I agree with Toohey J. that, if a defendant has been given an opportunity of explaining his or her version of events before a charge is laid and declines to take up that opportunity, it may be just and reasonable to refuse costs. Likewise, if a defendant conducts his or her defence in such a way as to prolong the proceedings unreasonably, it would be just and reasonable to make an award for a proportion of the defendant's costs.
10 The illustrations noted in the above passage are not the only illustration of "disentitling conduct". Toohey J in Latoudis v Casey at 565, after giving the illustrations referred to in the passage quoted above, went on to say:
These illustrations are in no way exhaustive but what they point up is that a refusal of costs to a successful defendant will ordinarily be based upon the conduct of the defendant in relation to the proceedings brought against him or her.
11 In this Court, in Environment Protection Authority v Shell Co of Australia (2001) 113 LGERA 463 at 470, Bignold J was prepared to reduce the costs payable in favour of the defendant by reference to issues in respect of which, although reasonably raised, the defendant wholly failed. Similarly, in Owen v Willtara Construction Pty Ltd (Bignold J, NSWLEC, 11 December 1998, unreported) his Honour declined to award costs in favour of a successful defendant upon the grounds, firstly, that the defendant brought the proceedings upon himself and, secondly, that the defendant failed in some of the issues raised in his defence.
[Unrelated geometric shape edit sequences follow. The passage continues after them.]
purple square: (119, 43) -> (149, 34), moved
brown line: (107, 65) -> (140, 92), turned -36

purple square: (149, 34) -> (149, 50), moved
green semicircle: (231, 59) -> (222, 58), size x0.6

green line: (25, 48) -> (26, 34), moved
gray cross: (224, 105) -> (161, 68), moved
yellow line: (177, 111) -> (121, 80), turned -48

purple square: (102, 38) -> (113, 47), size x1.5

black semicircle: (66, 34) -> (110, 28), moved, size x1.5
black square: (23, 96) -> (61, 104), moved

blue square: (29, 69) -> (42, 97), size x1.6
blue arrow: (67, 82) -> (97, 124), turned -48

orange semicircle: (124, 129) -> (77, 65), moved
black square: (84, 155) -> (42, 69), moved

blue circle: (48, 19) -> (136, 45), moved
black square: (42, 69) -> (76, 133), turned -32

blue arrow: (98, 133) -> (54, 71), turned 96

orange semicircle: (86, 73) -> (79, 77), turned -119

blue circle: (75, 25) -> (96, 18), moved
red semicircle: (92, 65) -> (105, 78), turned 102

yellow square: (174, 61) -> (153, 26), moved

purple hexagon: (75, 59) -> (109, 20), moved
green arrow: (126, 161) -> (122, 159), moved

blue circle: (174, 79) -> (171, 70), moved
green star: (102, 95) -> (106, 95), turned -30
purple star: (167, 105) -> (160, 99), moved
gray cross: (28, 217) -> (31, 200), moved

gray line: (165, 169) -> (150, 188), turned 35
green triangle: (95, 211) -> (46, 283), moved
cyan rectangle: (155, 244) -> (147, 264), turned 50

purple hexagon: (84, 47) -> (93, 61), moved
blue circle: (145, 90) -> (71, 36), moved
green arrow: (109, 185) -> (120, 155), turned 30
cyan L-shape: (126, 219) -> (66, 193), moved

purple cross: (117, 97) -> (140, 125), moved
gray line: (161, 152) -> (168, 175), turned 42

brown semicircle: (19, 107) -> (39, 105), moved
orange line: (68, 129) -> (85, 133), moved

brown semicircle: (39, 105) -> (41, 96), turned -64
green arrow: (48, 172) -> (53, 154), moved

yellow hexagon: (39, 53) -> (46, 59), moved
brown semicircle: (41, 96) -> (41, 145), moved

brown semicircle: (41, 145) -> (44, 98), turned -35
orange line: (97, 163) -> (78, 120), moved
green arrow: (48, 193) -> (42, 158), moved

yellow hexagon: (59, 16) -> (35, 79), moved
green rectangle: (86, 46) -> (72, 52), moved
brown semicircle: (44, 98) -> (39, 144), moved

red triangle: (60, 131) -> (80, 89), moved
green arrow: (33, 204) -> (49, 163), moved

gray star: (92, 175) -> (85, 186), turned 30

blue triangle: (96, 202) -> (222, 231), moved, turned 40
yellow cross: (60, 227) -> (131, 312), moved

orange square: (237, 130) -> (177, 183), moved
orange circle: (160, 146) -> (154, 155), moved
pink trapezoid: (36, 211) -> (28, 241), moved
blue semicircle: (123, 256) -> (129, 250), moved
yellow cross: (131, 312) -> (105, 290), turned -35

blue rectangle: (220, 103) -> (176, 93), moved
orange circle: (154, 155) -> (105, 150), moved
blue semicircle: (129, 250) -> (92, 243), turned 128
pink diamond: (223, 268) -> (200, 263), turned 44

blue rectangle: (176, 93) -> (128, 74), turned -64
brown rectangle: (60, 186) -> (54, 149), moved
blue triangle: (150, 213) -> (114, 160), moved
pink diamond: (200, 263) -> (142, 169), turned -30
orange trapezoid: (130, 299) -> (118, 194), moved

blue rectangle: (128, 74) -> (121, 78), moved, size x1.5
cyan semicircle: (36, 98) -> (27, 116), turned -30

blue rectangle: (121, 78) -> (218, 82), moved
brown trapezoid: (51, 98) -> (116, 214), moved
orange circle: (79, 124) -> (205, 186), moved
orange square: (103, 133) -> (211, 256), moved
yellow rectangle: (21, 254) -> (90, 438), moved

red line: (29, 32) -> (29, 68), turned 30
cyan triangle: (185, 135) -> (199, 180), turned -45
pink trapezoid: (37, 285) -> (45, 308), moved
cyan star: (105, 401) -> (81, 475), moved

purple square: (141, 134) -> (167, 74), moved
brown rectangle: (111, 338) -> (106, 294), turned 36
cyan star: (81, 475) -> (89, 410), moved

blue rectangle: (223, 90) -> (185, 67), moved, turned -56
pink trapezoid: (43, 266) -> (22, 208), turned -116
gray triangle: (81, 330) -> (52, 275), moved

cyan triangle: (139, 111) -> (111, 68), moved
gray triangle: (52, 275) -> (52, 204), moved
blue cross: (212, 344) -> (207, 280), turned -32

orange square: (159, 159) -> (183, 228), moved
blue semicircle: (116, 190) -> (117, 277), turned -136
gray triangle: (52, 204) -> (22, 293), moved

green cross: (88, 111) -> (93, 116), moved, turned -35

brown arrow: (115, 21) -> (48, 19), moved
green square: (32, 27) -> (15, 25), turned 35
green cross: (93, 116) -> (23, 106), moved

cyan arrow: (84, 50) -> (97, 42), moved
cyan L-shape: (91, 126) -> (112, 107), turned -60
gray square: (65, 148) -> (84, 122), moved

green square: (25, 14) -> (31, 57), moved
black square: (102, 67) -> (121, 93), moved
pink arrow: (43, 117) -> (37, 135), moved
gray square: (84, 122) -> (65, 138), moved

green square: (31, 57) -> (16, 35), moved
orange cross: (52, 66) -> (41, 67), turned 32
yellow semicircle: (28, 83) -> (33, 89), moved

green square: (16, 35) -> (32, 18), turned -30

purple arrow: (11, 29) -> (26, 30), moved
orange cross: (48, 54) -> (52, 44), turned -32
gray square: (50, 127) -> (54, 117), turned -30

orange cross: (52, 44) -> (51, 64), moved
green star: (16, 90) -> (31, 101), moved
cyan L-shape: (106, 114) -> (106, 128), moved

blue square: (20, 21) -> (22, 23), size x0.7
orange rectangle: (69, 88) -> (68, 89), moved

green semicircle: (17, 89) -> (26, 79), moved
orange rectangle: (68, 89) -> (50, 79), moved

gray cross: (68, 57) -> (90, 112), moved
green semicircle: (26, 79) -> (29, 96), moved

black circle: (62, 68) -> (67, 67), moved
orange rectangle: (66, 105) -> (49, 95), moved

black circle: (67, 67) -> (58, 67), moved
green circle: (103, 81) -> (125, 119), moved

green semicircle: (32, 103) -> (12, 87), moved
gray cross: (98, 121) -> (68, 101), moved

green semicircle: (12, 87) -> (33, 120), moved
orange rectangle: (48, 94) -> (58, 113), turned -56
12 There is no complete analogy between the discretion to award costs in summary criminal proceedings and the power to award costs in civil proceedings (Latoudis v Casey at 543) but nevertheless "… there is no difficulty in applying in such proceedings principles akin to those applicable to the making or refusing of orders for costs in civil cases" (per McHugh J in Latoudis v Casey at 568). Hence, it is not improper to observe the note of caution sounded by Jacobs J in Cretazzo v Lombardi (1975) 13 SASR 4 at 16 (a personal injury case) against apportioning costs only on the success or failure of one party or the other on various issues of fact and law. It seems to me, with respect, that a useful statement of the proper approach was set out by Burchett J in Australian Conservation Foundation and Ors v Forestry Commission of Tasmania and Ors (1988) 76 LGRA 381 at 384, (a case involving judicial review of an administrative action) where he said:
A party against whom an unsustainable claim is prosecuted is not to be forced, at his peril in respect of costs, to abandon every defence he is not sure of maintaining, and oppose to his adversary only the barrier of one hopeful argument; he is entitled to rise his earthworks at every reasonable point along the path of assault. At the same time, if he multiplies issues unreasonably, he may suffer in costs. Ultimately, the question is one of discretion and judgment.